The task:
This calls for a verbatim copy of all the data, with no images carried over.

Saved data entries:
————————
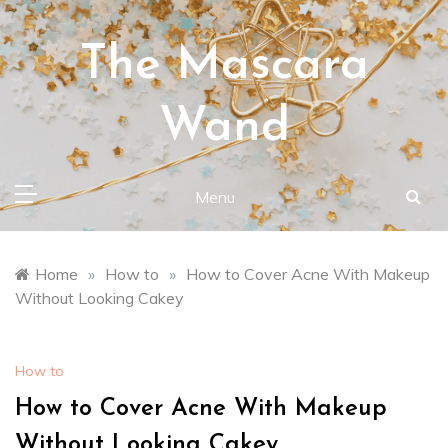
Skip
to
The Mascara
content
Wand
Menu
Home
»
How to
»
How to Cover Acne With Makeup
Without Looking Cakey
How to
How to Cover Acne With Makeup
Without Looking Cakey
————————
Worked solution:
Skip
to
The Mascara
content
Wand
Menu
Home
»
How to
»
How to Cover Acne With Makeup
Without Looking Cakey
How to
How to Cover Acne With Makeup
Without Looking Cakey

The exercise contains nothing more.